Je suis rassurée de voir que je ne suis pas la seule à tiquer sur la banalisation et la désacralisation du sexe comme réponse à ce type de comportements. On ne parle pas ici d'une femme qui aurait été surprise involontairement en pleins ébats et vue comme une "nympho", "chaudasse" ou je ne sais trop quoi ensuite. On parle d'hommes qui voleraient l'image d'une femme (qu'elle soit célèbre ou non ne change absolument rien au problème) pour faire croire à des faits inventés dans le but de lui nuire. Il s'agit de harcèlement misogyne, de vol d'image et de diffamation. Et même si le but n'est pas de nuire et que le caractère factice de l'image est notifié, l'utilisation de l'image d'autrui sans son consentement demeure.
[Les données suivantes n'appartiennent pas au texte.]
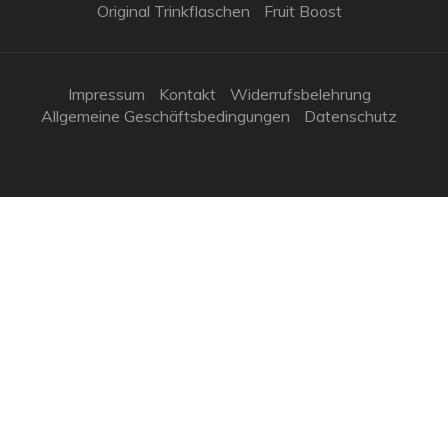
Original Trinkflaschen
Fruit Boost
Impressum
Kontakt
Widerrufsbelehrung
Allgemeine Geschäftsbedingungen
Datenschutz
Quoi qu'on en dise, le sexe peut être quelque chose de banal mais il peut aussi être très intime. Et dans les faits, il est souvent intime. Comme dit plus haut par
@Khyra , une victime de viol sera dans la grande majorité des cas plus traumatisée que quelqu'un à qui on a forcé la main pour manger un gâteau, regarder un film ou faire une partie de baby-foot. On peut concevoir le sexe comme quelque chose d'intime, ou même l'éviter (asexuel-le-s, notamment) et demander à ce qu'on respecte sa conception de la sexualité. Si je n'ai pas envie que des images de moi au milieu d'un bukake circulent sur Internet, c'est mon choix, que ces images soient réelles ou bien le fruit d'un montage, que la situation ait déjà eu lieu ou non, et que j'aime cette pratique ou non, là n'est pas la question. C'est mon image, mon visage, il m'appartient et personne n'a le droit de l'utiliser selon son bon vouloir sans se préoccuper de mon avis. Le parallèle avec le fantasme me parait assez loin du problème lui aussi. Imaginer son voisin tout nu, ça n'est pas la même chose que de prendre des photos de lui à son insu à travers la fenêtre pendant qu'il se déshabille et les poster sur Internet. Il y a l'imagination et la réalité, la sphère privée et la sphère pubique.
De plus, je ne pense pas que dans le cas d'un acte intrusif et potentiellement réalisé dans le but de nuire, la solution soit de se convaincre que ça n'est pas grave. Dans le cas du revenge porn, doit-on conseiller aux victimes d'assumer leur sexualité et de poster des nudes sur Instagram pour se réapproprier leur corps ou condamner la divulgation des images, et les laisser décider sans les influencer si elles veulent poster des nudes par la suite ou non ? Quand on se fait frapper par quelqu'un-e avec une barre de fer, lui demande-t-on d'utiliser une batte en mousse à la place ou bien simplement d'arrêter ? Doit-on rendre l'agression moins douloureuse ou tenter d'y mettre un terme ?
Pour transposer la situation à un autre type de délit, face à une recrudescence de cambriolages (en vue de recel, je ne parle pas de voler pour manger) répondrait-on par la remise en question de la propriété privée ? J'ai beau préférer le collectivisme à la propriété privée, le fait d'enlever un bien à autrui pour son profit personnel reste un acte immoral et condamnable. Le problème de la situation qui est décrite dans l'article n'est pas le fait que l'on soit outré devant les images sexualisées d'une femme, mais que des hommes se permettent de faire ce qu'ils veulent des femmes parce qu'elles sont femmes. Si le tabou de notre société était la pratique du macramé, on créerait des montages de femmes qui font du macramé. Alors à moins de banaliser et de "désacraliser" chaque pan de notre existence jusqu'à un rien à battre absolu, je pense qu'il faudrait trouver une autre solution.